=== Section Start ===
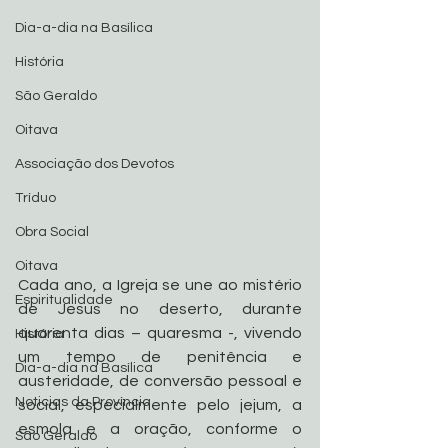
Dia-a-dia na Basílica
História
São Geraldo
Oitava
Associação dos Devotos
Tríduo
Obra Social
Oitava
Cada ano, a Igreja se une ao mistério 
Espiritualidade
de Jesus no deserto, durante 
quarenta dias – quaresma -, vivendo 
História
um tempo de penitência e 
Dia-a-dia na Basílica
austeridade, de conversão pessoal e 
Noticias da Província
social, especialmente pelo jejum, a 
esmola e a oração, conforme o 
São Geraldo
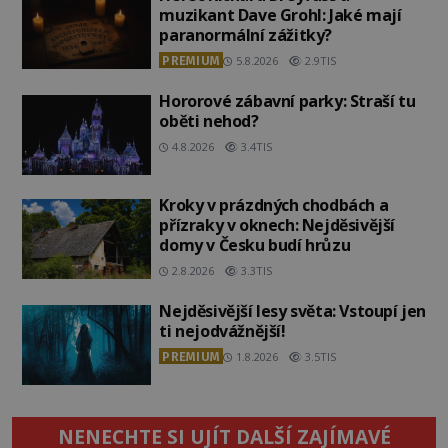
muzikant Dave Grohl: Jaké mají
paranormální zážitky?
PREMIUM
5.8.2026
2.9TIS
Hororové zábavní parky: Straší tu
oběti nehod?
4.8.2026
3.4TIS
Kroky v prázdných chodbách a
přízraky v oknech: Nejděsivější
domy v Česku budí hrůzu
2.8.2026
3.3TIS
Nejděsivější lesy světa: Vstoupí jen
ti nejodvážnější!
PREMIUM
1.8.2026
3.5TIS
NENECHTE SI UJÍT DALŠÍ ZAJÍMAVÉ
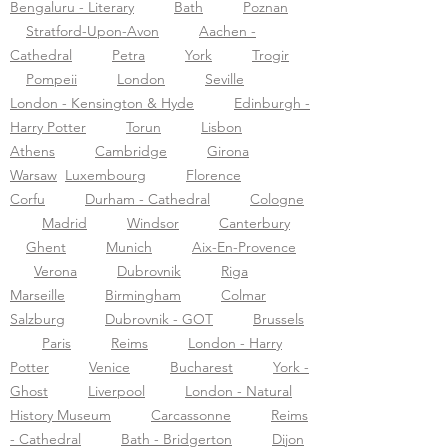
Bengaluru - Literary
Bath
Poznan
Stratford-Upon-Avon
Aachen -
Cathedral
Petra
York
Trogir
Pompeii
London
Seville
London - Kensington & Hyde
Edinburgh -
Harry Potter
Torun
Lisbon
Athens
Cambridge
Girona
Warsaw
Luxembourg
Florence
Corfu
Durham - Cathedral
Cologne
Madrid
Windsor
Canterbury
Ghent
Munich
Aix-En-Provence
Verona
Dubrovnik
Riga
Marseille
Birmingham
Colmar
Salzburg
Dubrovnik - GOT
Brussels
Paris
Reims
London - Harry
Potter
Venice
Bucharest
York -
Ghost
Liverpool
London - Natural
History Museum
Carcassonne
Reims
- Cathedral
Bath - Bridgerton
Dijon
=== Section End ===
=== Section Start ===
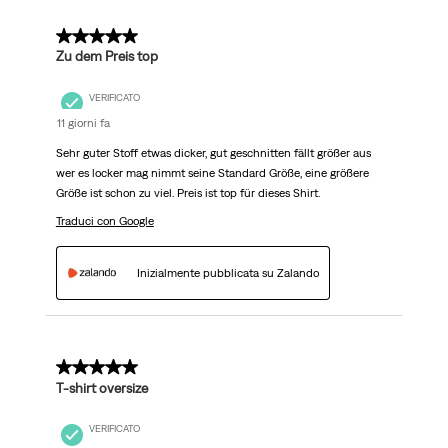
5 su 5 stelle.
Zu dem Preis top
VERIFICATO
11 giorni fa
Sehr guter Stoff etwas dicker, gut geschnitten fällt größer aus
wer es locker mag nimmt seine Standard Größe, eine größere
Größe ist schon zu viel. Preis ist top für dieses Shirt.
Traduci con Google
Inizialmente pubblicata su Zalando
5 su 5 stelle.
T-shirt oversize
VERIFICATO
=== Section End ===
=== Section Start ===
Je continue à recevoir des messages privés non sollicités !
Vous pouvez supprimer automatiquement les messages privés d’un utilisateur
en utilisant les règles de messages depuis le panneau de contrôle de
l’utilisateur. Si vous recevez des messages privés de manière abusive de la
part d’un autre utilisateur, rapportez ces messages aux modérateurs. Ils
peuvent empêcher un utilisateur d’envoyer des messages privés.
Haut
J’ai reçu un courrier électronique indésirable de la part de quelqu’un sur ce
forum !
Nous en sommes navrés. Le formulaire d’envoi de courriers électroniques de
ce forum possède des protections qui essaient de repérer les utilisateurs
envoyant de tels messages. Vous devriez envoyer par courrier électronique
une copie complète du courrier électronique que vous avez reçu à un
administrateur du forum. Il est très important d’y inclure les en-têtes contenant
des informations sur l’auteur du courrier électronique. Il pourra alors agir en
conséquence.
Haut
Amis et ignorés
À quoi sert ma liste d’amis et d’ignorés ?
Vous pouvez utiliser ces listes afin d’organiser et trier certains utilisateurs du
=== Section End ===
Show all lines from the entries that hold "pouvez".

Vous pouvez supprimer automatiquement les messages privés d’un utilisateur
Vous pouvez utiliser ces listes afin d’organiser et trier certains utilisateurs du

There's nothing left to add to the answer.